A krimi from the industrial city of Tampere (population 364,000) in the forests of Finland.
Winter in Tampere
Detective Saraki Koskinen probes and pries, in between outbursts of temper. He is wound up as tight as the clichéd spring. Divorced, he combines workaholism with fitness fanaticism to fill in the hours. He jogs, well, races, at midnight or later and rides a bicycle everywhere, as fast as he can. Consequently, he sweats a lot and needs showers and clothes to change into, and these he carries. He is organised, but some things always go wrong and he is caught in embarrassing situations, which occasion outbursts of temper as compensation.

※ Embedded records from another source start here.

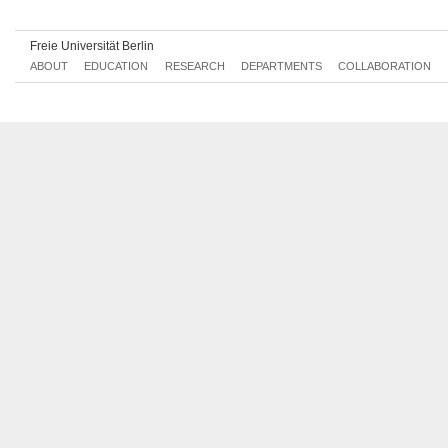
Veterinary Medicine
read more
Equine Science
Freie Universität Berlin
ABOUT
EDUCATION
RESEARCH
DEPARTMENTS
COLLABORATION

There is a murder victim, a paraplegic. Who would want to murder a cripple? Perhaps anyone who knew this bad tempered man, whose affliction just made him more aggressive and violent, having perfected ways to use his mechanised wheelchair as a battering ram, especially against people who underestimated him in that chair. In the assisted living home everyone has a bad word to say about him: Loud, noisy, drunk, violent, rude, inconsiderate at all hours, starting to sound like a teenager.

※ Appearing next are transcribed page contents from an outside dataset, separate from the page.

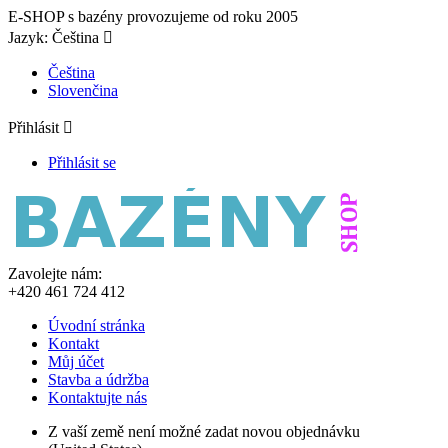
E-SHOP s bazény provozujeme od roku 2005
Jazyk:
Čeština

Čeština
Slovenčina
Přihlásit

Přihlásit se
Zavolejte nám:
+420 461 724 412
Úvodní stránka
Kontakt
Můj účet
Stavba a údržba
Kontaktujte nás
Z vaší země není možné zadat novou objednávku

Then there is an a second victim, an elderly man who lives near the home but not in it, and who was near death from cancer. Then a third, another resident of the assisted living home, a woman whose paralysis was so great she could barely speak.
Are the three murders related? Are the three victims connected somehow? Are these perverted mercy killings? What does the perpetrator gain from the first, the second, and the third death? Is the second murder part of the sequence or a coincidence?
The novel is a police procedural and the squad interviews and re-interviews all the residents at the home, the visitors, the staff, the suppliers, and neighbours without getting traction. In the course of this members of Koskinen’s squad argue with each other about overtime, office supplies, and the assignment of duties. It is by no means a happy crew. Seldom can anyone say more than two words without interruption, or someone stomping out of the room in anger. Koskinen is not the only one wound up tight. As the leader he seems unable to calm them down.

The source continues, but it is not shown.